╭─ GIVEN RECORDS

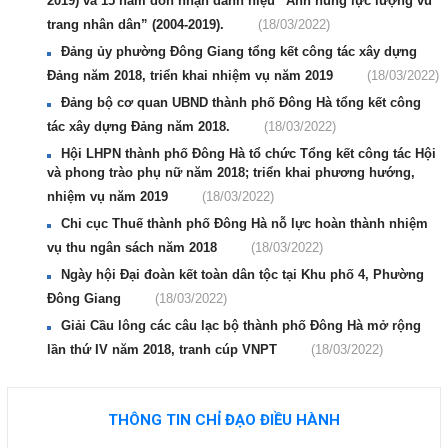
2019) và 15 năm đón nhận danh hiệu “Anh hùng lực lượng vũ
trang nhân dân” (2004-2019).
(18/03/2022)
Đảng ủy phường Đông Giang tổng kết công tác xây dựng
Đảng năm 2018, triển khai nhiệm vụ năm 2019
(18/03/2022)
Đảng bộ cơ quan UBND thành phố Đông Hà tổng kết công
tác xây dựng Đảng năm 2018.
(18/03/2022)
Hội LHPN thành phố Đông Hà tổ chức Tổng kết công tác Hội
và phong trào phụ nữ năm 2018; triển khai phương hướng,
nhiệm vụ năm 2019
(18/03/2022)
Chi cục Thuế thành phố Đông Hà nỗ lực hoàn thành nhiệm
vụ thu ngân sách năm 2018
(18/03/2022)
Ngày hội Đại đoàn kết toàn dân tộc tại Khu phố 4, Phường
Đông Giang
(18/03/2022)
Giải Cầu lông các câu lạc bộ thành phố Đông Hà mở rộng
lần thứ IV năm 2018, tranh cúp VNPT
(18/03/2022)
THÔNG TIN CHỈ ĐẠO ĐIỀU HÀNH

╰─

No pictures belong in the copy. Transcribe every entry exactly.

**EXERCISE ANSWER**
2019) và 15 năm đón nhận danh hiệu “Anh hùng lực lượng vũ
trang nhân dân” (2004-2019).
(18/03/2022)
Đảng ủy phường Đông Giang tổng kết công tác xây dựng
Đảng năm 2018, triển khai nhiệm vụ năm 2019
(18/03/2022)
Đảng bộ cơ quan UBND thành phố Đông Hà tổng kết công
tác xây dựng Đảng năm 2018.
(18/03/2022)
Hội LHPN thành phố Đông Hà tổ chức Tổng kết công tác Hội
và phong trào phụ nữ năm 2018; triển khai phương hướng,
nhiệm vụ năm 2019
(18/03/2022)
Chi cục Thuế thành phố Đông Hà nỗ lực hoàn thành nhiệm
vụ thu ngân sách năm 2018
(18/03/2022)
Ngày hội Đại đoàn kết toàn dân tộc tại Khu phố 4, Phường
Đông Giang
(18/03/2022)
Giải Cầu lông các câu lạc bộ thành phố Đông Hà mở rộng
lần thứ IV năm 2018, tranh cúp VNPT
(18/03/2022)
THÔNG TIN CHỈ ĐẠO ĐIỀU HÀNH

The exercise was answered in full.